While this is the case for new buildings, there is still a significant challenge with the existing public estate and retrofitting its respective infrastructure. Again, early engagement here is key to finding the right solution, and any actions taken need to be based on the particular energy usage profile. This can only properly happen when there are open and honest conversations between clients, contractors, consultants and end users. Bringing these stakeholders together will allow informed decisions to be made, generating realistic and achievable decarbonisation plans.

The energy question

It’s no secret that care home running costs can be astronomical. With the essential heating and lighting – not to mention any medical equipment required – there is a real need for efficiencies to be found wherever possible.

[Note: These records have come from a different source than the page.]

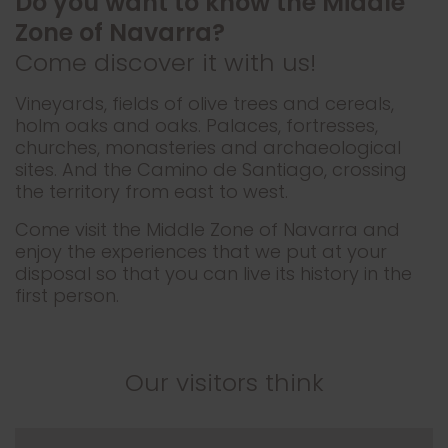
Do you want to know the Middle
Zone of Navarra?
Come discover it with us!
Vineyards, fields of olive trees and cereals,
holm oaks and oaks. Palaces, fortresses,
churches, monasteries and archaeological
sites. And the Camino de Santiago, crossing
the territory from east to west.
Come visit the Middle Zone of Navarra and
enjoy the experiences that we put at your
disposal so that you can live its history in the
first person.
Our visitors think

The elimination of wasted energy should be the priority in the first instance, and this can be achieved at the design stage by ensuring the building fabric is as energy efficient as possible, with high levels of insulation and airtightness, high-quality windows and doors, as well as smart controls for lighting and heating systems.

While this approach is best practice, it isn’t always practical or possible, meaning that the focus shifts to energy efficiency, achieved through installing appliances that have a beneficial effect on the building and its individual usage. For care settings, this approach is especially relevant when it comes to heat recovery, making sure the building remains heated by recirculating the warm air that would be extracted under more conventional systems.

Looking longer term, there is a real need in the care sector for a concerted push to use more renewable and sustainable energy solutions. With the current high energy costs showing no sign of abating, some of the most common renewable plant and machinery solutions have significantly reduced payback periods for the initial expenditure of installing them compared to traditional methods.

The design answer

This push towards more energy-efficient approaches to building fabric is reflected in some of the changes in design we’re seeing from our work in both the public and private sectors. Heating solutions are now leaning more towards the use of air-source heat pumps, and incorporating systems powered by solar PV, rather than traditional gas central heating.

At Stepnell, we have committed to supporting projects early on with the right energy-efficient design and installation solutions through ‘Step Energy’. This is an in-house offering providing commercially-sound, bespoke energy-saving and carbon-reduction strategies throughout the lifecycle of projects.

As well as carefully factoring in low-carbon heating solutions, material choices are key in this equation – whether that’s getting the right amount of glass to provide natural light without leaking heat, or looking at more sustainable material solutions for buildings such as the timber and zinc Stepnell used at The Forge (pictured) – a residential care home for children in Warwickshire.

Functionality is naturally the priority when it comes to health and care facilities, but it’s important to remember that they need to be living spaces that inspire residents and staff alike.

A better way

The priority for construction partners needs to be on ensuring not just that the right technologies are being offered to suit client requirements, but that they are installed, commissioned and monitored to make sure they are continuing to perform.

In fact, the public sector is in a prime position to be the client of best practice and, with the right engagement and support, can debunk the ‘lowest price wins’ mindset, which doesn’t factor in the longer-term savings associated with creating schemes that consider the embodied carbon of a building long after the initial build.

The ultimate key to doing this effectively is understanding the whole scheme and how each element aligns with the other – something that can only truly be achieved by engaging early and working with suppliers that have a true understanding of energy usage.